The acquisition, fuelled by Onto Health’s US$20m Series A fundraise in April, supports its plan to build scalable, tech-enabled infrastructure for reproductive medicine.

Onto founder Roohi Jeelani, MD, called it the first of several moves in the company’s expansion strategy in a LinkedIn post, adding that there was “more coming soon”.

She said: “This isn’t just an acquisition, it’s proof of how we’re building Onto: physician-led, tech-enabled, and built to scale without losing the personal touch fertility patients deserve.”

Headquartered in Chicago, Onto Health combines evidence-based fertility care with artificial intelligence-driven diagnostics, clinical automation and longevity science.

AI-driven diagnostics use software to analyse patient information and support clinical decision-making, rather than replace clinicians.

Levy Health, founded in Berlin with US offices in San Francisco, helps medical providers identify endocrine disorders more quickly and helps clinics streamline fertility workups.

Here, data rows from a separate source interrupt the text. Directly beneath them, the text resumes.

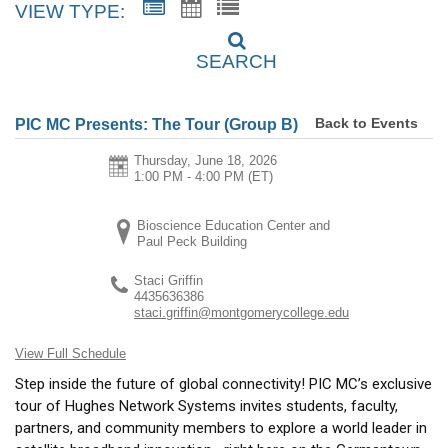
VIEW TYPE:
SEARCH
Back to Events
PIC MC Presents: The Tour (Group B)
Thursday, June 18, 2026
1:00 PM - 4:00 PM
(ET)
Bioscience Education Center and
Paul Peck Building
Staci Griffin
4435636386
staci.griffin@montgomerycollege.edu
View Full Schedule
Step inside the future of global connectivity! PIC MC’s exclusive
tour of Hughes Network Systems invites students, faculty,
partners, and community members to explore a world leader in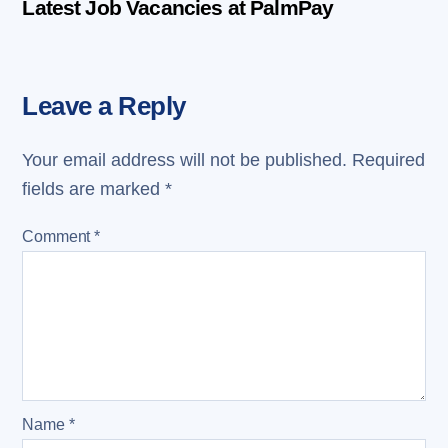
Latest Job Vacancies at PalmPay
Leave a Reply
Your email address will not be published.
Required
fields are marked
*
Comment
*
Name
*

Endocrine disorders affect the body’s hormone system, which can influence ovulation, menstrual cycles and fertility.

Co-founder Caroline Mitterdorfer said joining Onto would expand Levy Health’s fertility care tools to more clinics and patients, helping physicians focus on patient care.

Onto opened its first clinic in Chicago in February, with plans for three more in the greater Chicago area.

The company said in April that it would use its new funding, led by Artis and Humania, to support additional operations in the US and expand into the Gulf Cooperation Council.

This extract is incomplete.